Un mot qui nous est inconnu, incompréhensible, indéchiffrable à nous qui avons été éduqué à tout mesurer à l’économie de notre intérêt, de notre égoïsme, de la petite vie aux doigts crochus de l’utilité, du profit, de la sécurité; vie dont, Ô ironie, nous ne retiendrons rien plus et qui ne retiendra rien de nous. Vie sans mémoire, sans panache et sans gloire dont les morceaux étaient déjà mangés et tout mâchés par nos pères et dont nous ne laisserons à nos enfants que les miettes infectées.

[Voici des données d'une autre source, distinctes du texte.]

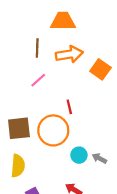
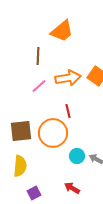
orange trapezoid: (63, 21) -> (62, 31), turned 140
orange arrow: (69, 54) -> (68, 78), moved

On ne sait pas ce qui nous horrifie le plus quand on voit ces visages blessés, bleuis, tuméfiés, déformés sur ordre politique. Est-ce de découvrir que nos amis les Castors – parce que leur manquait justement ce dont il est question entre ses lignes – ont mis au pouvoir précisément l’ennemi qu’ils se targuaient de fuir, que cet ennemi ira jusqu’au bout de ses moyens, jusqu’à la lie des cadavres pour maintenir les privilèges aussi obscènes qu’inutiles de quelques-uns.

Ou sommes nous effrayés que des gens puissent à travers leur corps donner ce qui nous est devenu impensable, parce qu’uniquement économie et sécurité. Des hommes qui sous-entendent en perdant un oeil qu’il y a plus important que la valeur ultime de notre cathéchèse de petits épargnants. Que des choses nous dépassent, qu’il y a du nous en je, et du je possiblement prêt à mourir pour le nous. Et qu’il peut y avoir plus de sens à risquer d’être éborgné pour autrui qu’à faire les soldes pour son compte.

Comme si se renouait le vieux fil dramatique de l’histoire humaine à mourir pour que d’autres entrevoient simplement l’espoir de vivre mieux. Loi universelle de notre espèce durant des millénaires, à laquelle notre peuple français avait ajouté sa touche particulière d’esprit esthétique et ludique, le mépris du danger (la sprezzatura comme disait les Italiens à propos de mode) l’élégance désinvolte, et s’agissant de ce qui nous occupe ici ce soir, le panache.

« On n’abdique pas l’honneur d’être une cible »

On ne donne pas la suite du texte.